In July 2017, Hims adopted the 2017 Stock Plan (the “2017 Plan”). Under the 2017 Plan, the Board of Directors could grant awards, including incentive stock options, non-statutory stock options, stock appreciation rights, restricted stock awards, RSU awards, and other stock awards to employees, directors, and consultants.

In January 2021, in connection with the Merger, the Board of Directors adopted the 2020 Equity Incentive Plan (the “2020 Plan”) and reserved 21,000,000 authorized shares of Class A common stock the Company could issue. In addition, up to 19,000,000 shares of Hims Class A common stock subject to awards granted under the 2017 Plan that were forfeited, expired or lapsed unexercised or unsettled could be added to the 2020 Plan reserve. Beginning on January 1, 2022 and ending on January 1, 2031, the number of authorized shares of common stock under the 2020 Plan will automatically increase by 5% of the total number of Class A and Class V common stock issued and outstanding on the last day of the preceding fiscal year unless the Board of Directors approves a lesser number. As of the effective date of the 2020 Plan, no further stock awards have been or will be granted under the 2017 Plan. During the period, 1,413,818 shares of Class A common stock subject to awards granted under the 2017 Plan that were outstanding on the Merger date and forfeited after the adoption of the 2020 Plan were added to the 2020 Plan reserve. Therefore, as of December 31, 2021, there were 22,413,818 shares of Class A common stock reserved and 17,795,844 shares of Class A common stock available for the Company to grant under the 2020 Stock Plan. There were no more shares available for grant under the 2017 Plan since the 2017 Plan was replaced by the 2020 Plan.

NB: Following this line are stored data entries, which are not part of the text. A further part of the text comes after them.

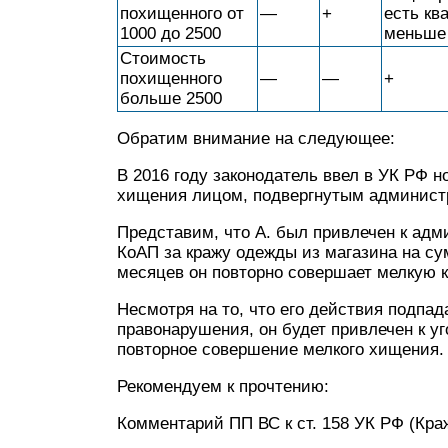
похищенного от
—
+
есть кв
1000 до 2500
меньше 
Стоимость
похищенного
—
—
+
больше 2500
Обратим внимание на следующее:
В 2016 году законодатель ввел в УК РФ 
хищения лицом, подвергнутым администра
Представим, что А. был привлечен к адми
КоАП за кражу одежды из магазина на су
месяцев он повторно совершает мелкую к
Несмотря на то, что его действия подпа
правонарушения, он будет привлечен к уг
повторное совершение мелкого хищения.
Рекомендуем к прочтению:
Комментарий ПП ВС к ст. 158 УК РФ (Кра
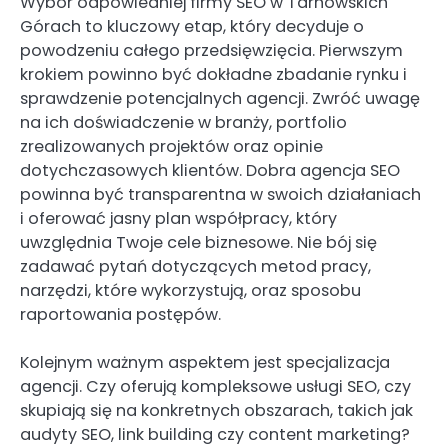
Wybór odpowiedniej firmy SEO w Tarnowskich
Górach to kluczowy etap, który decyduje o
powodzeniu całego przedsięwzięcia. Pierwszym
krokiem powinno być dokładne zbadanie rynku i
sprawdzenie potencjalnych agencji. Zwróć uwagę
na ich doświadczenie w branży, portfolio
zrealizowanych projektów oraz opinie
dotychczasowych klientów. Dobra agencja SEO
powinna być transparentna w swoich działaniach
i oferować jasny plan współpracy, który
uwzględnia Twoje cele biznesowe. Nie bój się
zadawać pytań dotyczących metod pracy,
narzędzi, które wykorzystują, oraz sposobu
raportowania postępów.
Kolejnym ważnym aspektem jest specjalizacja
agencji. Czy oferują kompleksowe usługi SEO, czy
skupiają się na konkretnych obszarach, takich jak
audyty SEO, link building czy content marketing?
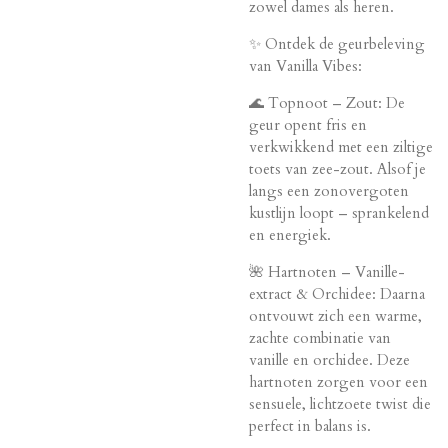
zowel dames als heren.
✨ Ontdek de geurbeleving
van Vanilla Vibes:
🌊 Topnoot – Zout: De
geur opent fris en
verkwikkend met een ziltige
toets van zee-zout. Alsof je
langs een zonovergoten
kustlijn loopt – sprankelend
en energiek.
🌺 Hartnoten – Vanille-
extract & Orchidee: Daarna
ontvouwt zich een warme,
zachte combinatie van
vanille en orchidee. Deze
hartnoten zorgen voor een
sensuele, lichtzoete twist die
perfect in balans is.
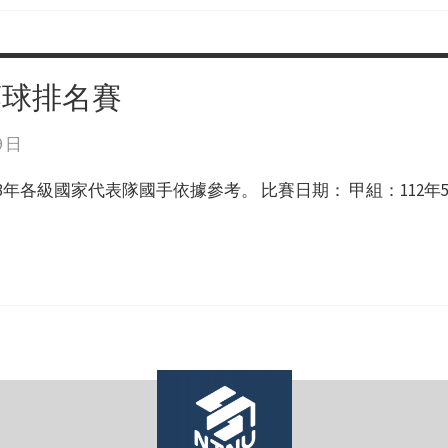
藤球排名賽
9 日
年各級國家代表隊國手依據參考。 比賽日期： 甲組：112年5月2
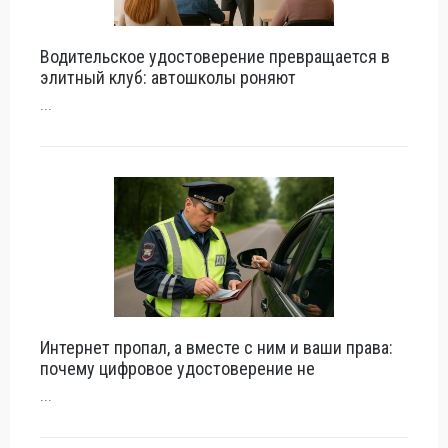
Водительское удостоверение превращается в
элитный клуб: автошколы роняют
...
Интернет пропал, а вместе с ним и ваши права:
почему цифровое удостоверение не
...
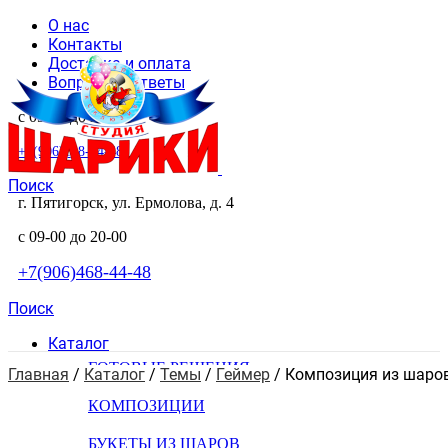
О нас
Контакты
Доставка и оплата
Вопросы и ответы
с 09-00 до 20-00
+7(906)468-44-48
Поиск
г. Пятигорск, ул. Ермолова, д. 4
с 09-00 до 20-00
+7(906)468-44-48
Поиск
Каталог
ГОТОВЫЕ РЕШЕНИЯ
Главная
 / 
Каталог
 / 
Темы
 / 
Геймер
 / 
Композиция из шаров
КОМПОЗИЦИИ
БУКЕТЫ ИЗ ШАРОВ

Under both the 2017 Plan and 2020 Plan, stock options and stock appreciation rights are granted at exercise prices determined by the Board of Directors which cannot be less than 100% of the estimated fair market value of the common stock on the grant date. Incentive stock options granted to any stockholders holding 10% or more of the Company’s equity cannot be granted with an exercise price of less than 110% of the estimated fair market value of the common stock on the grant date and such options are not exercisable after five years from the grant date.

2020 Employee Stock Purchase Plan

In January 2021, the Board of Directors adopted the Company’s ESPP, which became effective immediately prior to the closing date of the Merger. The total shares of Class A common stock initially reserved under the ESPP is limited to 4,000,000 shares.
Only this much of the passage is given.